From Retirement Experience #91, one month ago: “In the end, we had enough of Toronto. If we never return to the city, it would be too soon. To be continued? (7/17/18)” (If interested, see link at end of post)

Returning from our second trip to Canada this summer we were flying from Halifax, Nova Scotia to Dulles Airport in Virginia. We needed to change planes in Toronto. From there we were to change planes again in Detroit.

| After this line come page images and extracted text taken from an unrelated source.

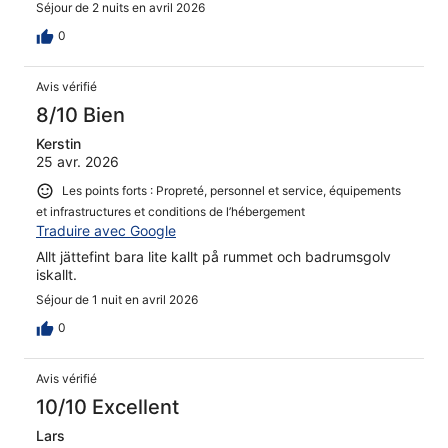
Séjour de 2 nuits en avril 2026
0
Avis vérifié
8/10 Bien
Kerstin
25 avr. 2026
Les points forts : Propreté, personnel et service, équipements
et infrastructures et conditions de l’hébergement
Traduire avec Google
Allt jättefint bara lite kallt på rummet och badrumsgolv
iskallt.
Séjour de 1 nuit en avril 2026
0
Avis vérifié
10/10 Excellent
Lars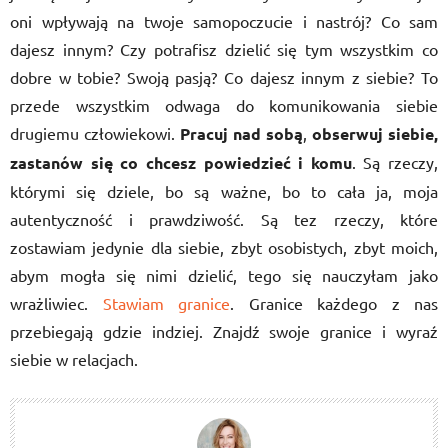
oni wpływają na twoje samopoczucie i nastrój? Co sam
dajesz innym? Czy potrafisz dzielić się tym wszystkim co
dobre w tobie? Swoją pasją? Co dajesz innym z siebie? To
przede wszystkim odwaga do komunikowania siebie
drugiemu człowiekowi.
Pracuj nad sobą
,
obserwuj siebie,
zastanów się co chcesz powiedzieć i komu
. Są rzeczy,
którymi się dziele, bo są ważne, bo to cała ja, moja
autentyczność i prawdziwość. Są tez rzeczy, które
zostawiam jedynie dla siebie, zbyt osobistych, zbyt moich,
abym mogła się nimi dzielić, tego się nauczyłam jako
wrażliwiec.
Stawiam granice
. Granice każdego z nas
przebiegają gdzie indziej. Znajdź swoje granice i wyraź
siebie w relacjach.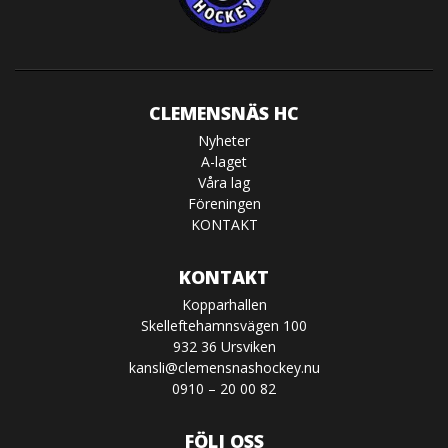
CLEMENSNÄS HC
Nyheter
A-laget
Våra lag
Föreningen
KONTAKT
KONTAKT
Kopparhallen
Skelleftehamnsvägen 100
932 36 Ursviken
kansli@clemensnashockey.nu
0910 – 20 00 82
FÖLJ OSS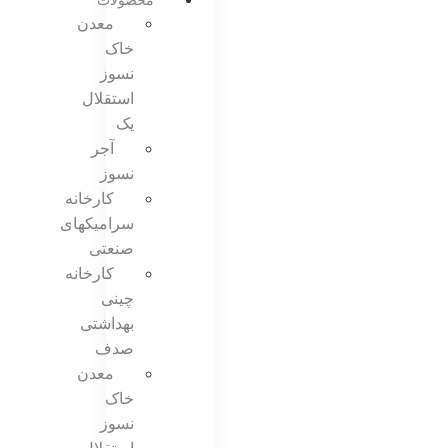
محصولات
معدن
خاک
نسوز
استقلال
یک
آجر
نسوز
کارخانه
سرامیکهای
صنعتی
کارخانه
چینی
بهداشتی
صدف
معدن
خاک
نسوز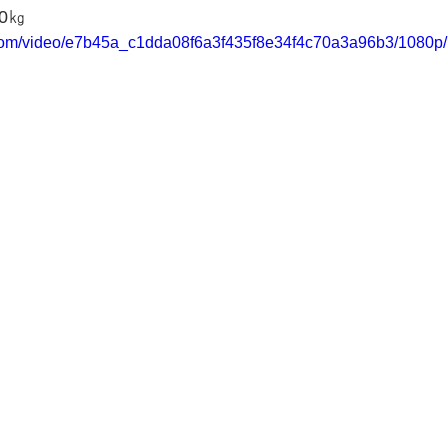
0㎏
ic.com/video/e7b45a_c1dda08f6a3f435f8e34f4c70a3a96b3/1080p/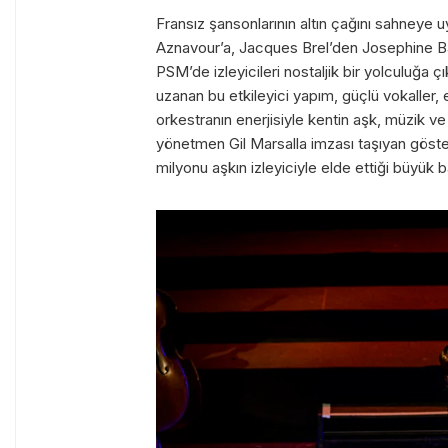
Fransız şansonlarının altın çağını sahneye 
Aznavour’a, Jacques Brel’den Josephine Bak
PSM’de izleyicileri nostaljik bir yolculuğa 
uzanan bu etkileyici yapım, güçlü vokaller, e
orkestranın enerjisiyle kentin aşk, müzik v
yönetmen Gil Marsalla imzası taşıyan göste
milyonu aşkın izleyiciyle elde ettiği büyük 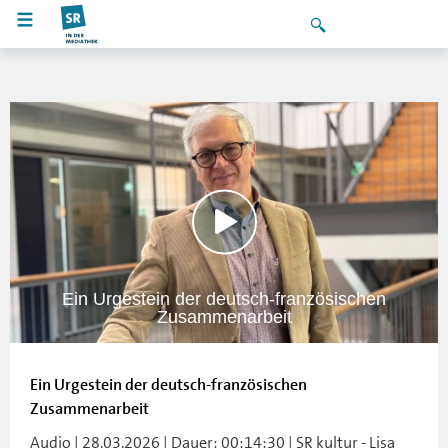
Ein Urgestein der deutsch-französischen
Zusammenarbeit
Ein Urgestein der deutsch-französischen
Zusammenarbeit
Audio | 28.03.2026 | Dauer: 00:14:30 | SR kultur - Lisa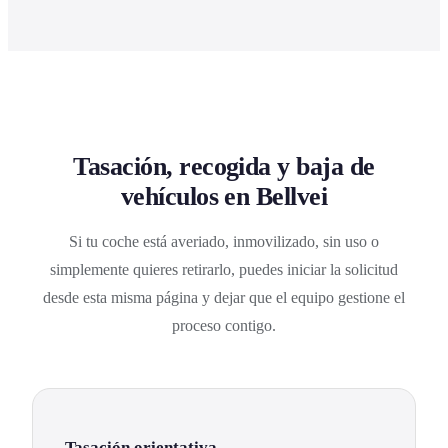
Tasación, recogida y baja de
vehículos en Bellvei
Si tu coche está averiado, inmovilizado, sin uso o
simplemente quieres retirarlo, puedes iniciar la solicitud
desde esta misma página y dejar que el equipo gestione el
proceso contigo.
Tasación orientativa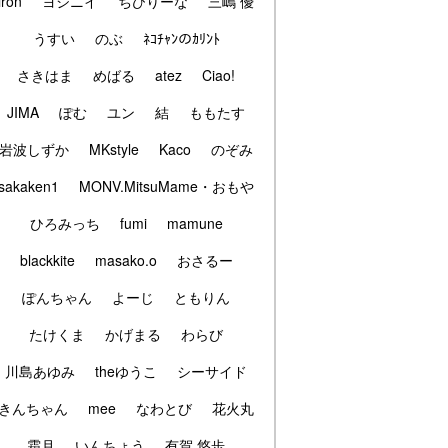
iron
ヨシニイ
ちびりーな
三嶋 優
うすい
のぶ
ﾈｺﾁｬﾝのｶﾘﾝﾄ
さきはま
めばる
atez
Ciao!
JIMA
ぽむ
ユン
結
ももたす
岩波しずか
MKstyle
Kaco
のぞみ
sakaken1
MONV.MitsuMame・おもや
ひろみっち
fumi
mamune
blackkite
masako.o
おさるー
ぽんちゃん
よーじ
ともりん
たけくま
かげまる
わらび
川島あゆみ
theゆうこ
シーサイド
きんちゃん
mee
なわとび
花火丸
霜月
いんちょう
有賀 悠歩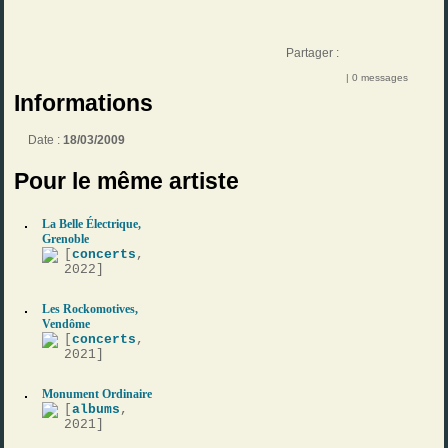
Partager :
| 0 messages
Informations
Date :
18/03/2009
Pour le même artiste
La Belle Électrique,
Grenoble
[
concerts
,
2022]
Les Rockomotives,
Vendôme
[
concerts
,
2021]
Monument Ordinaire
[
albums
,
2021]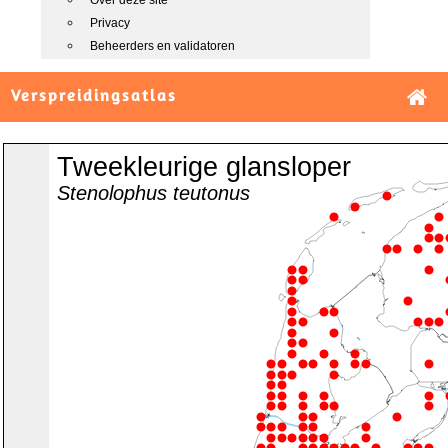
Over deze site
Privacy
Beheerders en validatoren
Verspreidingsatlas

On August 16, 2018 we had a family emergency that caused us to change our vacation plans. While we were originally scheduled to return on August 18th, we needed to return the next day. So, on the morning of August 17th we cancelled our overnight stay planned for Halifax and drove 200 miles straight from Charlottetown, Prince Edward Island, to the airport in Halifax. We changed our flight plans to pick up the same flight later that day. In the meantime, Mary Ann made her plane reservations for the next evening (18th) to fly from Washington to St. Louis. We had to get the flight home on the 17th to make her follow-on flight on the 18th.

Everything looked good as we left Halifax on a clear sunny summer day. However, as we neared Toronto there we encountered weather problems. Our flight was put in a holding pattern and arrived later than scheduled. After deplaning we still had plenty of time to catch our connecting flight. We passed the hurdle of US Customs and thought we were good to go. Then there were more delays – delays departing as well as delays on incoming flights. Our plane was one of the incoming delays. Due to weather problems at the origin airport in the US, it remained grounded. Every half hour or so we would get updates that our flight was delayed another half hour. We waited and waited. The flight was delayed so long that we would never make our Detroit connection. Things were looking bad.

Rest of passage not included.